• [YOUR GOAL]:
Transcribe all data verbatim. Skip the pictures.

• [Page-level text extractions]:
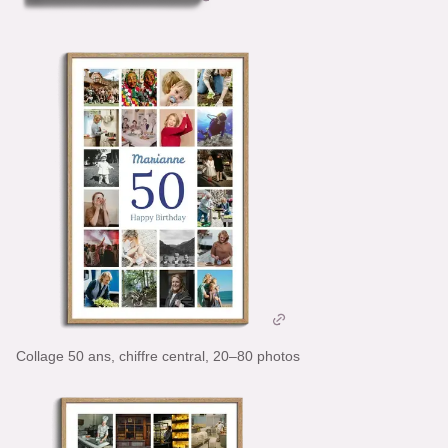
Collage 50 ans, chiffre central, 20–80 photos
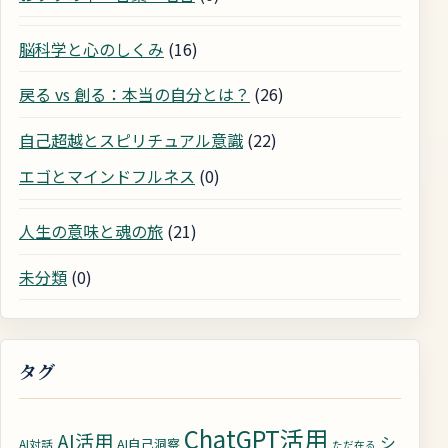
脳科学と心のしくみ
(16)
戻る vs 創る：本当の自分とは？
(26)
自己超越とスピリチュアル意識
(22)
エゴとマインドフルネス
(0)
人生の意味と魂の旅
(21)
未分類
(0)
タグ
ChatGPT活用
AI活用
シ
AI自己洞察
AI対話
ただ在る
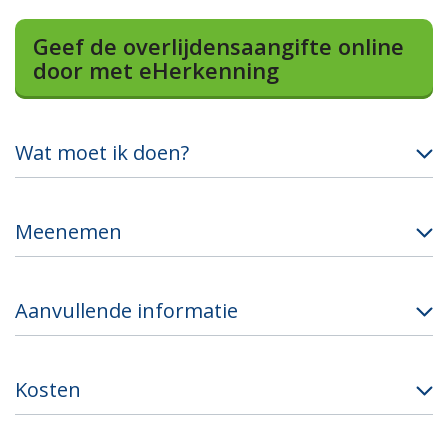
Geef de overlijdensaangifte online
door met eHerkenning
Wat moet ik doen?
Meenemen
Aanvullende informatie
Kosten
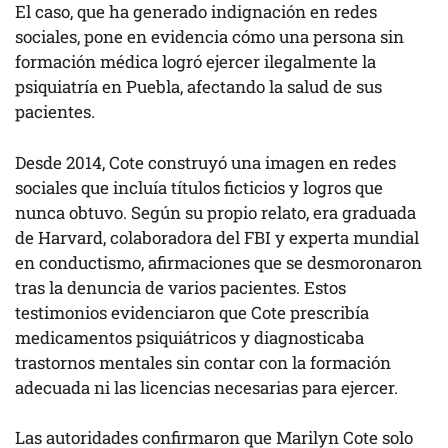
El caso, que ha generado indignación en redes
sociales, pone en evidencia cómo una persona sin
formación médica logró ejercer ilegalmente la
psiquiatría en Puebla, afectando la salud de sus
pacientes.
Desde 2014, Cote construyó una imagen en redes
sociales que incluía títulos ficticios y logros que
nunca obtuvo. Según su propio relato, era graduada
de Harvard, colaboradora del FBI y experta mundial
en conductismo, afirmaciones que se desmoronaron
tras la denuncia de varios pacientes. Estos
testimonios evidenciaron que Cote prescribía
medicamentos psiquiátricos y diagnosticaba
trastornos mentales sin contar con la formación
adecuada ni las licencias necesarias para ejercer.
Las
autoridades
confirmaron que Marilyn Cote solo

• [SOLUTION TO THIS PROBLEM]:
Collage 50 ans, chiffre central, 20–80 photos
脳科学と心のしくみ
(16)
戻る vs 創る：本当の自分とは？
(26)
自己超越とスピリチュアル意識
(22)
エゴとマインドフルネス
(0)
人生の意味と魂の旅
(21)
未分類
(0)
タグ
ChatGPT活用
AI活用
シ
AI自己洞察
AI対話
ただ在る
Geef de overlijdensaangifte online
door met eHerkenning
Wat moet ik doen?
Meenemen
Aanvullende informatie
Kosten
El caso, que ha generado indignación en redes
sociales, pone en evidencia cómo una persona sin
formación médica logró ejercer ilegalmente la
psiquiatría en Puebla, afectando la salud de sus
pacientes.
Desde 2014, Cote construyó una imagen en redes
sociales que incluía títulos ficticios y logros que
nunca obtuvo. Según su propio relato, era graduada
de Harvard, colaboradora del FBI y experta mundial
en conductismo, afirmaciones que se desmoronaron
tras la denuncia de varios pacientes. Estos
testimonios evidenciaron que Cote prescribía
medicamentos psiquiátricos y diagnosticaba
trastornos mentales sin contar con la formación
adecuada ni las licencias necesarias para ejercer.
Las
autoridades
confirmaron que Marilyn Cote solo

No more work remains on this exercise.